In fact, horizontal segmentation is more complex than vertical segmentation. It needs to split the data in a table into different databases according to specific rules. For example, let’s take a relatively simple example. The business data is still very large after the vertical segmentation of orders, so we can perform horizontal segmentation according to certain rules. For example, according to the odd or even number of order numbers, we can store odd numbered orders in database a and even numbered orders in database B. But the trouble is that we need to query data in different databases according to parity. Let’s take a look at the architecture of horizontal segmentation as follows:

Massive data segmentation, so it's done

When we split the data horizontally, we need to define the specific dimensions according to which to split the data. In the previous order, we mentioned to split the data according to the parity of the tail number. Let’s think about the problems? I am a user. I have placed two orders. One order number is odd, and the other is even. When we view our order records, we need to query the data of two orders in two different databases according to the user’s ID. we can imagine that this is quite troublesome.

Therefore, we need to combine specific business scenarios when we split horizontally. Is it OK if we dismantle it according to the user’s ID? In fact, it’s not necessarily. Let’s change our perspective. If we stand not in the position of users, but in the position of merchants. There will also be many orders in the merchant’s background. Merchants need to manage their own orders. When splitting orders, we use the user’s ID, which means that many merchants still need to query in different order tables when obtaining orders, and then aggregate them into an order table for merchants. At this time, it is obviously unreasonable for us to split orders with the user’s ID.

Let’s take a look at several ways to split the scene horizontally

  • The module method of user ID has been mentioned above.
  • Split data by date.
  • Split the data according to other fields.

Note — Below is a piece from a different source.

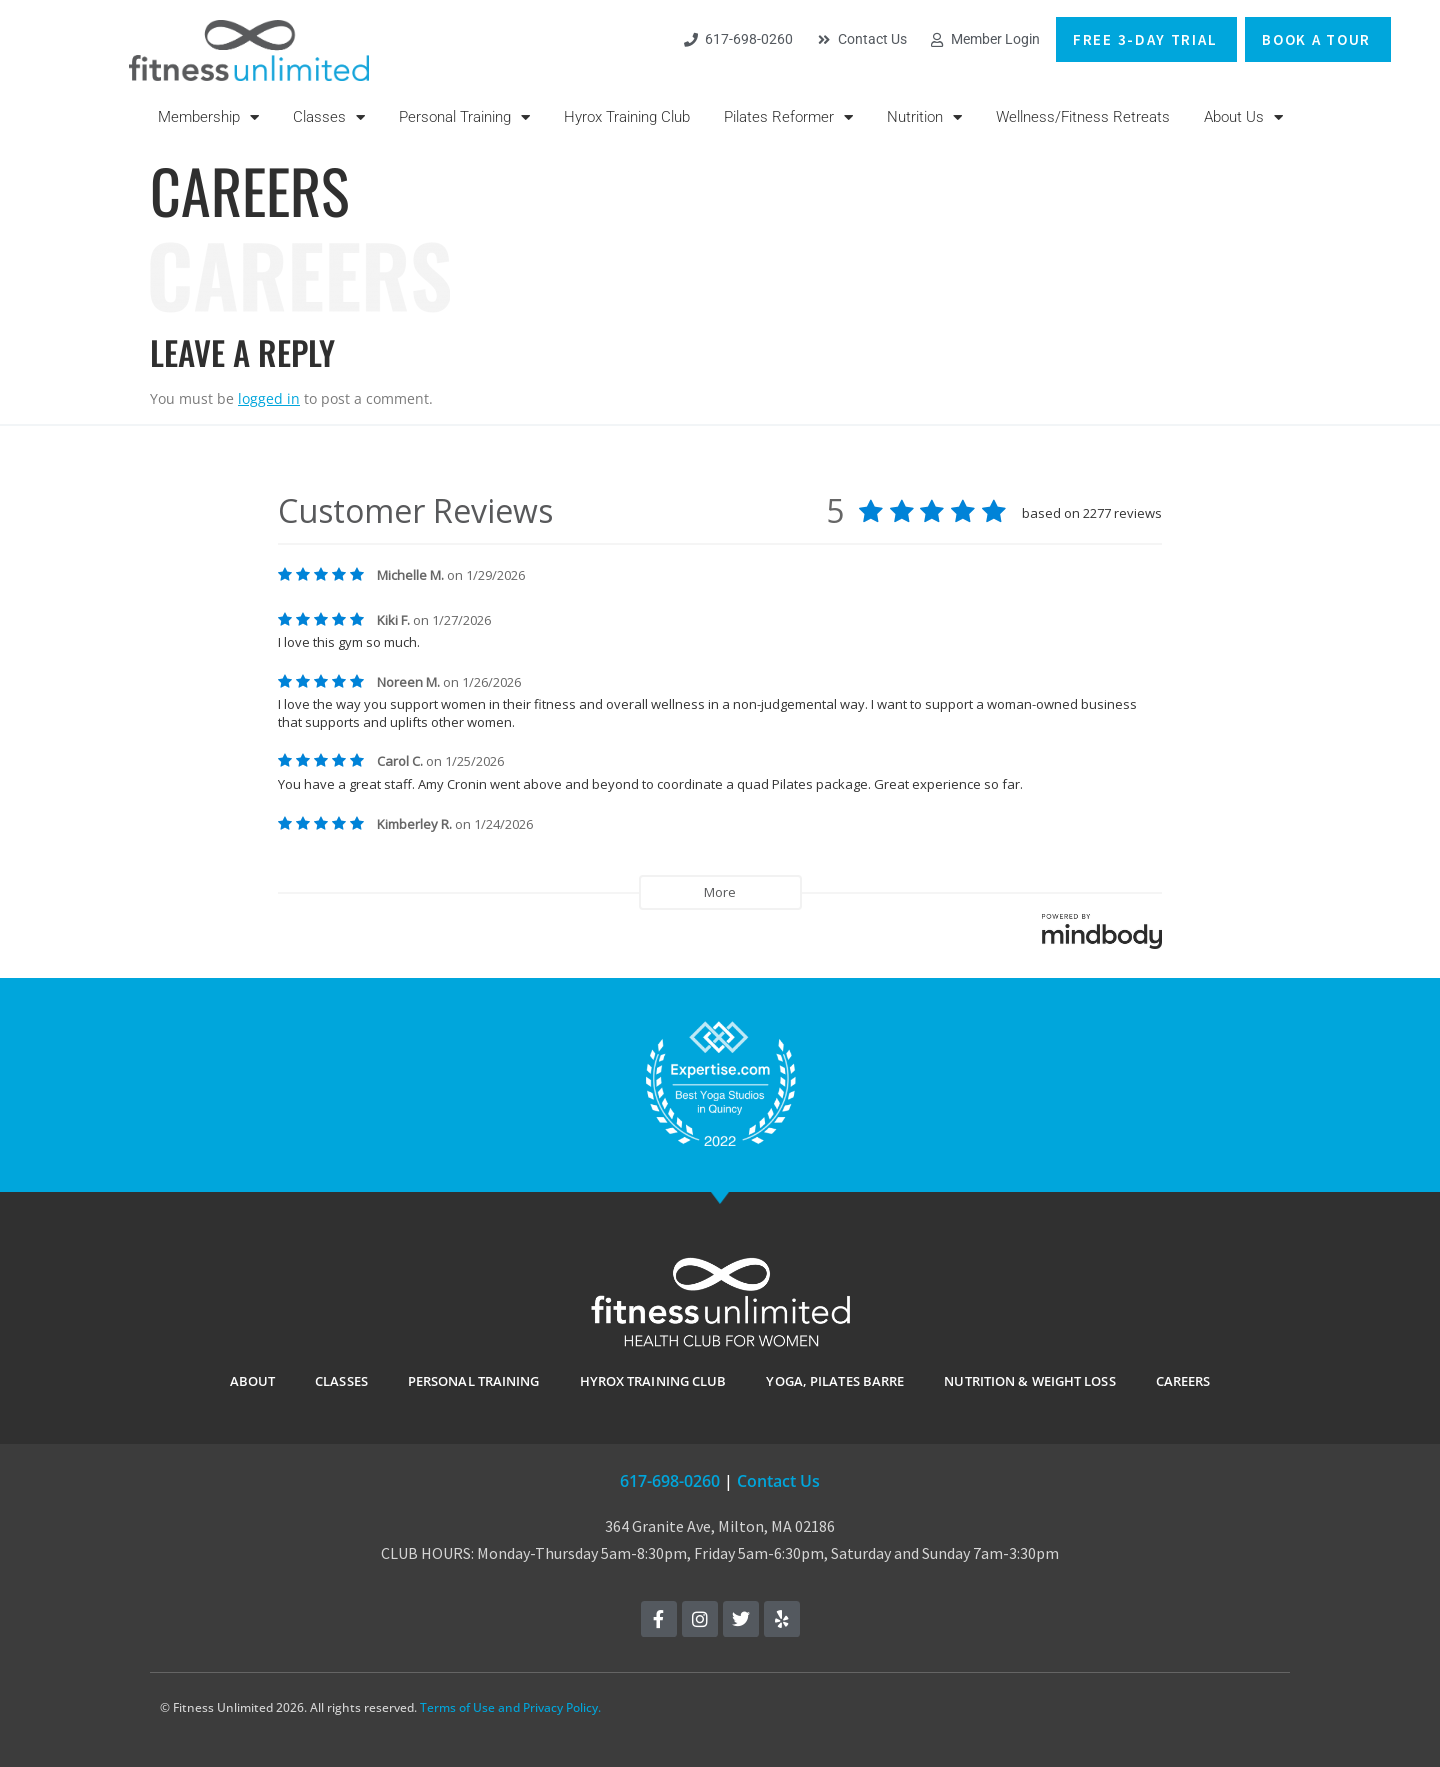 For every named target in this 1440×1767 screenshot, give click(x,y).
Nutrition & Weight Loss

The schematic diagram of the above user ID calculation method is as follows:

Massive data segmentation, so it's done

To sum up, let’s look at the advantages and disadvantages of horizontal segmentation,

advantage:

  • It solves the performance bottleneck of single database big data and high concurrency.
  • After encapsulation, the splitting rules are transparent to the application layer, and developers do not need to care about the splitting details.
  • The stability and load capacity of the system are improved.

Disadvantages:

  • Splitting rules are hard to define.
  • The problem of transaction consistency is difficult to solve.
  • In the second expansion (for example, when the module 3 is expanded to module 5, the historical data processing is changed from three databases to five databases), the data migration and maintenance are difficult.

Write at the end

In fact, there is no perfect thing in the world. There are both advantages and disadvantages. It’s the same with big data segmentation, whether it’s vertical or horizontal. These two methods solve the performance problems of massive data storage and access, but at the same time, they will produce many new problems. Common problems:

  • Distributed transaction problem.
  • Cross database connection query problem.
  • Management of multiple data sources.

In the last case, there are two ways to manage multi-source data

  1. Client mode: in each application module, configure the data source you need, and then access the database.
  2. Intermediate agent mode – the intermediate agent manages all data sources uniformly, the database layer is transparent to developers, and developers do not need to pay attention to the details of splitting.

According to the above two models, there are mature third-party software in the market. MYCAT (intermediate agent mode) and sharding JDBC (client mode).

Due to the limitation of space, follow-up laomao will give a detailed example of the actual implementation of these two kinds of software.